When education leaders in New York state decided to require all students to pass five Regents' examinations to get a high school diploma, many observers worried about the consequences. After all, the Regents' exams were generally considered the most rigorous graduation tests in the nation. Logic suggested that—without some remarkable improvements—either the exams would become far easier or there would be a massive failure rate, especially in the big cities, where only one out of four students earned a Regents' diploma.
The early results suggest that the Regents' tests have become easier. A remarkable 96 percent of the state's high school seniors passed the English Regents' exam last January (compared to 65 percent in 1997). High school teachers in New York City complained to the New York Times that the new Regents' exams were a snap. One social studies teacher said of the global history exam that, "students who did no work all semester, who failed tests all year, passed this exam handily." An English teacher complained that teachers were required to give credit for essays that were "barely comprehensible." The state, she feared, was "legitimizing illiteracy."
Sadly, the Regents' exams now resemble the tests that are given to most American students in history and English, in which students are seldom expected to have any background knowledge.
In today's social studies tests, for example, students typically are directed to look at a cartoon and select a multiple choice answer that best describes the point of the cartoon. They are shown a simple bar graph and asked a multiple-choice question about the meaning of the graph. The graph may be about events in the 1920s, but it requires no knowledge of the period to read the graph. They may be given a long quotation from some historical figure and asked to explain it, which they can do without knowing anything about the speaker or his era.

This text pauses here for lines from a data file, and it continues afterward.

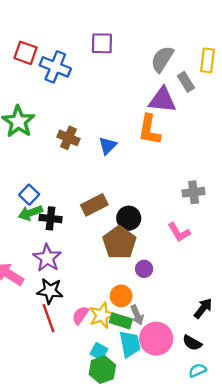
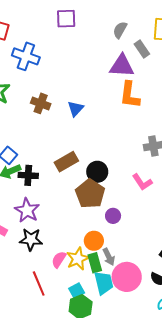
gray semicircle: (162, 59) -> (120, 30), size x0.7
blue cross: (55, 67) -> (26, 56), moved
orange L-shape: (149, 130) -> (130, 95), moved
red line: (48, 318) -> (39, 283), moved
green rectangle: (121, 321) -> (95, 263), turned 60
cyan square: (99, 351) -> (77, 291), turned 35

Today's English tests never ask questions about literature, except for poems or short passages that are included on the test. Test writers cannot assume that students have previously read anything in particular. Few states require students to read any specific author or literary work.

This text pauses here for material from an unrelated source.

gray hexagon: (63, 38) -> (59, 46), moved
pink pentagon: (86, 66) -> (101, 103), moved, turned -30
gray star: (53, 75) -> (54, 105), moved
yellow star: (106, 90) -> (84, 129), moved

Making the tests easier avoids political problems. Making tests content-free produces a population that has general skills yet is ignorant of history and literature. Neither is a good direction for a democratic society.

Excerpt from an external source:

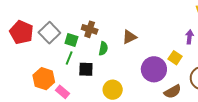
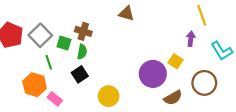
brown triangle: (129, 37) -> (126, 14), moved, turned 42
green semicircle: (103, 49) -> (82, 52), moved
green line: (69, 58) -> (49, 62), moved, turned -40
black square: (86, 69) -> (80, 74), turned -35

The New York example demonstrates that the political system will not tolerate a denial of diplomas to large numbers of students. That is why it makes little sense to set a single bar for all students. A single standard will inevitably be a low standard. What is needed is a credential system with multiple gradations, for example, a local diploma, a state diploma, and a diploma with honors, each representing different levels of academic achievement. Standards for each level should be both challenging and realistic, making it possible to set goals that inspire all students to increase their efforts without turning the tests into a snap for most students.